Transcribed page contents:
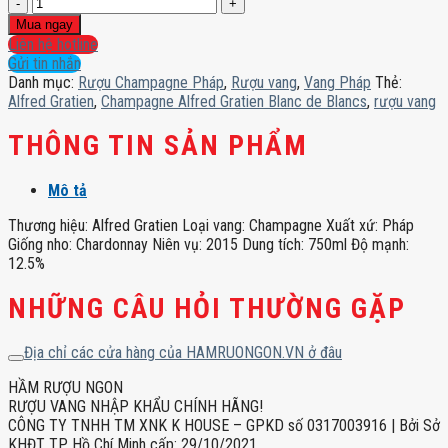
Champagne
Alfred
Mua ngay
Gratien
Liên hệ hotline
Blanc
Gửi tin nhắn
de
Danh mục:
Rượu Champagne Pháp
,
Rượu vang
,
Vang Pháp
Thẻ:
Blancs
Alfred Gratien
,
Champagne Alfred Gratien Blanc de Blancs
,
rượu vang
số
lượng
THÔNG TIN SẢN PHẨM
Mô tả
Thương hiệu: Alfred Gratien Loại vang: Champagne Xuất xứ: Pháp
Giống nho: Chardonnay Niên vụ: 2015 Dung tích: 750ml Độ mạnh:
12.5%
NHỮNG CÂU HỎI THƯỜNG GẶP
Địa chỉ các cửa hàng của HAMRUONGON.VN ở đâu
HẦM RƯỢU NGON
RƯỢU VANG NHẬP KHẨU CHÍNH HÃNG!
CÔNG TY TNHH TM XNK K HOUSE – GPKD số 0317003916 | Bởi Sở
KHĐT TP. Hồ Chí Minh cấp: 29/10/2021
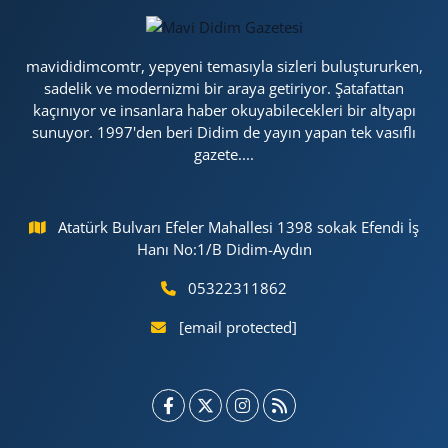
mavididimcomtr, yepyeni temasıyla sizleri buluştururken,
sadelik ve modernizmi bir araya getiriyor. Şatafattan
kaçınıyor ve insanlara haber okuyabilecekleri bir altyapı
sunuyor. 1997'den beri Didim de yayın yapan tek vasıflı
gazete....
Atatürk Bulvarı Efeler Mahallesi 1398 sokak Efendi İş
Hanı No:1/B Didim-Aydın
05322311862
[email protected]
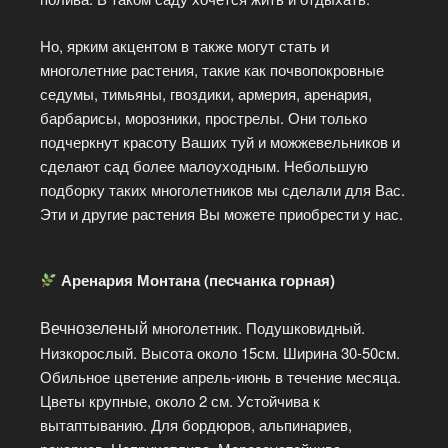
Но, ярким акцентом в также могут стать и
многолетние растения, такие как почвопокровные
седумы, тимьяны, гвоздики, армерия, аренария,
барбарисы, морозники, прострелы. Они только
подчеркнут красоту Ваших туй и можжевельников и
сделают сад более малоуходным. Небольшую
подборку таких многолетников мы сделали для Вас.
Эти и другие растения Вы можете приобрести у нас.
Аренария Монтана (песчанка горная)
Вечнозеленый
многолетник. Подушковидный.
Низкорослый. Высота около 15см. Ширина 30-50см.
Обильное цветение апрель-июнь в течение месяца.
Цветы крупные, около 2 см. Устойчива к
вытаптыванию. Для бордюров, альпинариев,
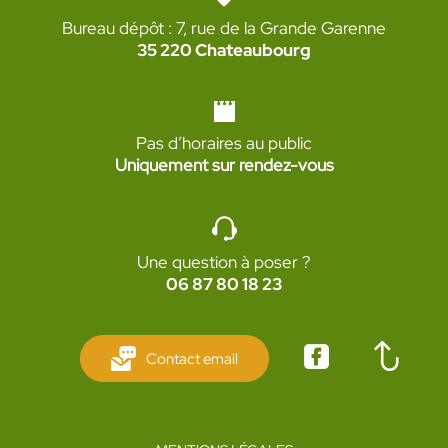
Bureau dépôt : 7, rue de la Grande Garenne
35 220 Chateaubourg
Pas d’horaires au public
Uniquement sur rendez-vous
Une question à poser ?
06 87 80 18 23
Contact email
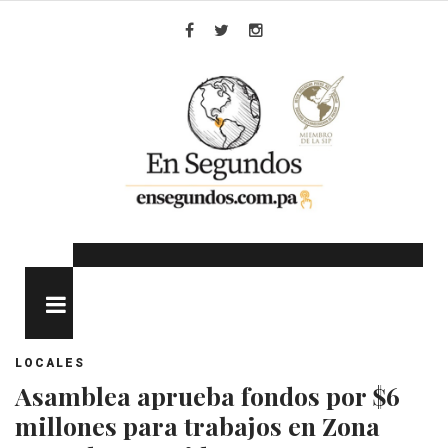
Skip
to
Facebook
Twitter
Instagram
content
MENU
LOCALES
Asamblea aprueba fondos por $6
millones para trabajos en Zona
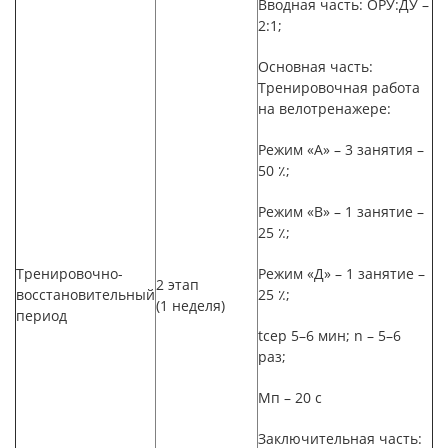
Вводная часть: ОРУ:ДУ –
2:1;
Основная часть:
Тренировочная работа
на велотренажере:
Режим «А» –
3 занятия
–
50
٪
;
Режим «В» –
1 занятие
–
25
٪
;
Тренировочно-
Режим «Д» –
1 занятие
–
2 этап
восстановительный
25
٪
;
(1 н
еделя)
период
t
сер
5–6
мин;
n
–
5–6
раз;
Мп –
20
с
Заключительная часть:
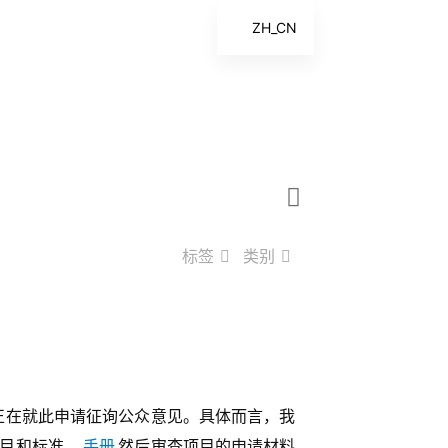
ZH_CN
EN
ES
FR
ZH
标签
类别
IHI 正在就此申请征询公众意见。具体而言，我
项目和标准。
手册
然后审查项目的申请材料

What to work on:
When you reach the line that contains "Uniquement sur rendez-vous" in the records above, copy it and every line after it exactly through the last one, leaving out the pictures.

Response to this exercise:
Uniquement sur rendez-vous
Une question à poser ?
06 87 80 18 23
Contact email
Skip
to
Facebook
Twitter
Instagram
content
MENU
LOCALES
Asamblea aprueba fondos por $6
millones para trabajos en Zona
Вводная часть: ОРУ:ДУ –
2:1;
Основная часть:
Тренировочная работа
на велотренажере:
Режим «А» –
3 занятия
–
50
٪
;
Режим «В» –
1 занятие
–
25
٪
;
Тренировочно-
Режим «Д» –
1 занятие
–
2 этап
восстановительный
25
٪
;
(1 н
еделя)
период
t
сер
5–6
мин;
n
–
5–6
раз;
Мп –
20
с
Заключительная часть:
ZH_CN
EN
ES
FR
ZH
标签
类别
IHI 正在就此申请征询公众意见。具体而言，我
项目和标准。
手册
然后审查项目的申请材料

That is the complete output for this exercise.